YOUR TASK:
Transcribe all of the data exactly. Omit the pictures.

**** SOURCE MATERIAL ****

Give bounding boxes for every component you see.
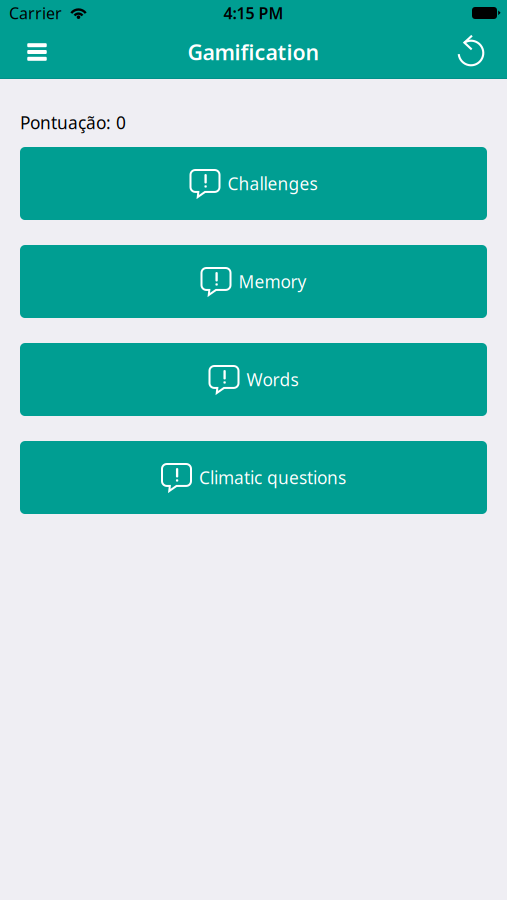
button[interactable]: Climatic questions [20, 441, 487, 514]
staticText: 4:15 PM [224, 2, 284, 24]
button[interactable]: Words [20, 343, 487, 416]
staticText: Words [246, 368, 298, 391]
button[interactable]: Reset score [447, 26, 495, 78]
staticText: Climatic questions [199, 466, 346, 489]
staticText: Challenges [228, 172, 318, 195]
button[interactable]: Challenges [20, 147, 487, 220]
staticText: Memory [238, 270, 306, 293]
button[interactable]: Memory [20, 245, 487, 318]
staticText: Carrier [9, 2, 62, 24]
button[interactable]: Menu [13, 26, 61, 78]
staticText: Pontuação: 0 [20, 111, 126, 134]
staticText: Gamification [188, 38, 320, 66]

****

TASK SOLUTION:
Give bounding boxes for every component you see.
button[interactable]: Climatic questions [20, 441, 487, 514]
staticText: 4:15 PM [224, 2, 284, 24]
button[interactable]: Words [20, 343, 487, 416]
staticText: Words [246, 368, 298, 391]
button[interactable]: Reset score [447, 26, 495, 78]
staticText: Climatic questions [199, 466, 346, 489]
staticText: Challenges [228, 172, 318, 195]
button[interactable]: Challenges [20, 147, 487, 220]
staticText: Memory [238, 270, 306, 293]
button[interactable]: Memory [20, 245, 487, 318]
staticText: Carrier [9, 2, 62, 24]
button[interactable]: Menu [13, 26, 61, 78]
staticText: Pontuação: 0 [20, 111, 126, 134]
staticText: Gamification [188, 38, 320, 66]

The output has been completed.